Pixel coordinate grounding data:
***
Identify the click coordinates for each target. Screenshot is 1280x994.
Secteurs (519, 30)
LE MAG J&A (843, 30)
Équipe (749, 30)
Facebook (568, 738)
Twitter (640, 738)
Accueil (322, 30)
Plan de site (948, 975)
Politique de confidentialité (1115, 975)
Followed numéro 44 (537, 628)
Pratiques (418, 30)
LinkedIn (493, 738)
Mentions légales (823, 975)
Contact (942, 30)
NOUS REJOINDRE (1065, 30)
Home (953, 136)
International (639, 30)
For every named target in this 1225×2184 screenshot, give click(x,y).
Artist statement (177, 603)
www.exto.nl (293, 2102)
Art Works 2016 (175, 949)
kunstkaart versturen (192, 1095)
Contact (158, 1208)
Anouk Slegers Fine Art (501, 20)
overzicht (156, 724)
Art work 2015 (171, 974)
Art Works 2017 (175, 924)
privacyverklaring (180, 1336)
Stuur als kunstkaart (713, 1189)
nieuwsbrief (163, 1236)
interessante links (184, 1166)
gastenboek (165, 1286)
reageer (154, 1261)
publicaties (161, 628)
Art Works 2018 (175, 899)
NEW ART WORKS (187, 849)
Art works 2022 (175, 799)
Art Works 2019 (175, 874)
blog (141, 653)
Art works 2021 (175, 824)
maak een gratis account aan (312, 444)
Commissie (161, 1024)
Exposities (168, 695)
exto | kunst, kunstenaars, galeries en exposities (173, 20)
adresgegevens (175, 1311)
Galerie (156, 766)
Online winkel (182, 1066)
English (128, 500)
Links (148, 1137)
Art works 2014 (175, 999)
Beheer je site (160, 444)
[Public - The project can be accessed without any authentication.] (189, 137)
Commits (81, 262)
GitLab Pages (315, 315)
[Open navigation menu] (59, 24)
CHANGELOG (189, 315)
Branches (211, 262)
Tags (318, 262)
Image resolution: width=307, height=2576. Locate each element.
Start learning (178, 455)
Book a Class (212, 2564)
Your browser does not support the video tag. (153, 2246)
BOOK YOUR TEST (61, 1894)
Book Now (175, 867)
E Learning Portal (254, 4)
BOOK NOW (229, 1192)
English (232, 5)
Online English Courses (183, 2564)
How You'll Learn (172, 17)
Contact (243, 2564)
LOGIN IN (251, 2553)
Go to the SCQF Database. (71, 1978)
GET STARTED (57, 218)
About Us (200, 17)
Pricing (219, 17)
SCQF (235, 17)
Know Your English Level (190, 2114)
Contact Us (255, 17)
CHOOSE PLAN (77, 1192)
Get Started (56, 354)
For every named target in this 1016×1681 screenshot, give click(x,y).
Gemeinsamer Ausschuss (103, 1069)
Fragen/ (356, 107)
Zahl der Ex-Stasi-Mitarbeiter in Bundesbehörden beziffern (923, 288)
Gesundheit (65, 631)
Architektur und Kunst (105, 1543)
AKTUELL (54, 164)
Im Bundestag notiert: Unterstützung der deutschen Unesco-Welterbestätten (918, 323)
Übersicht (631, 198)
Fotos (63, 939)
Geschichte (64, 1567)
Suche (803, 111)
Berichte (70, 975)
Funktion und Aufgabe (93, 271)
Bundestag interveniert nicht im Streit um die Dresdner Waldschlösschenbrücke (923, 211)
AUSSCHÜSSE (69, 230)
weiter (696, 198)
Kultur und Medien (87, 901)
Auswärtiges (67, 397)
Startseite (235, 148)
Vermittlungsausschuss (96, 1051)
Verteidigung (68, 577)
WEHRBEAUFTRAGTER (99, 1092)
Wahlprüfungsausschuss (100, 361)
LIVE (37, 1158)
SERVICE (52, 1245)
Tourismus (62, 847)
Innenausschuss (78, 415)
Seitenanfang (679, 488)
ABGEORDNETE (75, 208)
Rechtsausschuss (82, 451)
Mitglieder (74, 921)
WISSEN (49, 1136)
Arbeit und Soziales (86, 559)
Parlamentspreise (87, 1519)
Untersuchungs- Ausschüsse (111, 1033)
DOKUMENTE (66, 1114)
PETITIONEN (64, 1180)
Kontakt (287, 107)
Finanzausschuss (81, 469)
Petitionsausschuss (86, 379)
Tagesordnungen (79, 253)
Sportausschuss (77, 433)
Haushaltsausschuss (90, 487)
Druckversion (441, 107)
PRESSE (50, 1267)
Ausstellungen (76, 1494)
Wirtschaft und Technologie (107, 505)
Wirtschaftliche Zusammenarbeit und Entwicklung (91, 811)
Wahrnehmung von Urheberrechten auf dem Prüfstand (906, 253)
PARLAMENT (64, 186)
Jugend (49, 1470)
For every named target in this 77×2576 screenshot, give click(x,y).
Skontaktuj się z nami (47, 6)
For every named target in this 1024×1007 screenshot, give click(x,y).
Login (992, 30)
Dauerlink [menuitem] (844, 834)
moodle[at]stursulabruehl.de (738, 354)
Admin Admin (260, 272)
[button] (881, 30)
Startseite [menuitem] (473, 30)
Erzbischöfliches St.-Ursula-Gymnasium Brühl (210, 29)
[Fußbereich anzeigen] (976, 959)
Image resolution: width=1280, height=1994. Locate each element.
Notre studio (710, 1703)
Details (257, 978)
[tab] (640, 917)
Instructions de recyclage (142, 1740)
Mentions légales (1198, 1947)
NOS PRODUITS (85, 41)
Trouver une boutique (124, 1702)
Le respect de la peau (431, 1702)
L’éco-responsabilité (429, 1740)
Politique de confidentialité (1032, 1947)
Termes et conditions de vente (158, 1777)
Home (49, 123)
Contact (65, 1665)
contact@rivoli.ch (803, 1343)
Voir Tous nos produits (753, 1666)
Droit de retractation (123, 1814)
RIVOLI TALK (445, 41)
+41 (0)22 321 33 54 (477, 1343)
***
- [EXERCISE BRIEF] Reproduce exactly the lines from the one with "[tab] (640, 917)" through the last line of the entries, keeping both of those lines and nothing else.

- [COMPLETED TASK]
[tab] (640, 917)
Instructions de recyclage (142, 1740)
Mentions légales (1198, 1947)
NOS PRODUITS (85, 41)
Trouver une boutique (124, 1702)
Le respect de la peau (431, 1702)
L’éco-responsabilité (429, 1740)
Politique de confidentialité (1032, 1947)
Termes et conditions de vente (158, 1777)
Home (49, 123)
Contact (65, 1665)
contact@rivoli.ch (803, 1343)
Voir Tous nos produits (753, 1666)
Droit de retractation (123, 1814)
RIVOLI TALK (445, 41)
+41 (0)22 321 33 54 (477, 1343)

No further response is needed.